Alguns exemplos frequentemente citados nas listas das melhores cidades para viver incluem Curitiba (PR), Florianópolis (SC), Belo Horizonte (MG), Goiânia (GO), Campinas (SP), São José dos Campos (SP), Jundiaí (SP) e Campo Grande (MS).
Embora cada levantamento utilize metodologias próprias, há um consenso de que cidades com boa infraestrutura, acesso a serviços e desenvolvimento urbano consistente tendem a apresentar melhores indicadores de qualidade de vida.
A sustentabilidade também desempenha um papel fundamental na escolha da cidade e do imóvel. De acordo com José Luiz Esteves da Fonseca, Gestor Executivo de Relações Institucionais e Sustentabilidade da MRV&CO, o mercado imobiliário está passando por uma mudança estrutural. Ele afirma que ‘o mercado imobiliário caminha para um novo paradigma: o do morar com propósito’.
Os compradores estão priorizando qualidade de vida, sustentabilidade, saúde e bem-estar, além de uma infraestrutura urbana que possibilite acessibilidade rápida e segura. Entre os fatores mais valorizados estão áreas verdes, mobilidade urbana eficiente, conforto térmico, iluminação natural, eficiência energética, uso racional de água, infraestrutura de lazer e a proximidade entre moradia, trabalho e serviços.
O perfil dos compradores mudou significativamente nos últimos anos. Mais do que avaliar o imóvel isoladamente, as pessoas consideram o impacto que a cidade e a vizinhança terão em sua rotina.
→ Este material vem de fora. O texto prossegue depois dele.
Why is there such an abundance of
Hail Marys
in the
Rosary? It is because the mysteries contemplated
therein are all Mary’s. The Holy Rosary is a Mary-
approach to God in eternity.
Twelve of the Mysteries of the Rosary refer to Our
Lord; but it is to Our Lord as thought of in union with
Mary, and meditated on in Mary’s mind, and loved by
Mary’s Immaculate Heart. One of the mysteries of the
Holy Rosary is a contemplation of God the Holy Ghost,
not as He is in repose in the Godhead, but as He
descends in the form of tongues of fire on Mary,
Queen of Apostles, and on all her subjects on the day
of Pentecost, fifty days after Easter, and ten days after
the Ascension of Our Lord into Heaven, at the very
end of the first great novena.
Fatores como segurança, saneamento básico, iluminação pública, qualidade das vias de acesso, transporte e oferta de comércio e serviços tornaram-se critérios relevantes na escolha de onde morar.
Para a MRV, as melhores cidades são aquelas que equilibram crescimento econômico, desenvolvimento urbano e qualidade de vida. A moradia deve ser analisada dentro de um contexto mais amplo, que envolve a infraestrutura ao redor do empreendimento.
Os empreendimentos Cidade Sete Sóis da MRV exemplificam como o desenvolvimento urbano inteligente pode contribuir para a qualidade de vida, com base em sete pilares: Viva Verde, Comodidades, Segurança, Mobilidade e Acessibilidade, Boa Vizinhança, Tecnologia e Desenvolvimento Urbano. A proposta visa criar um ambiente integrado, onde moradia, trabalho, serviços, inovação e lazer estejam conectados, promovendo uma experiência urbana mais eficiente e qualificada.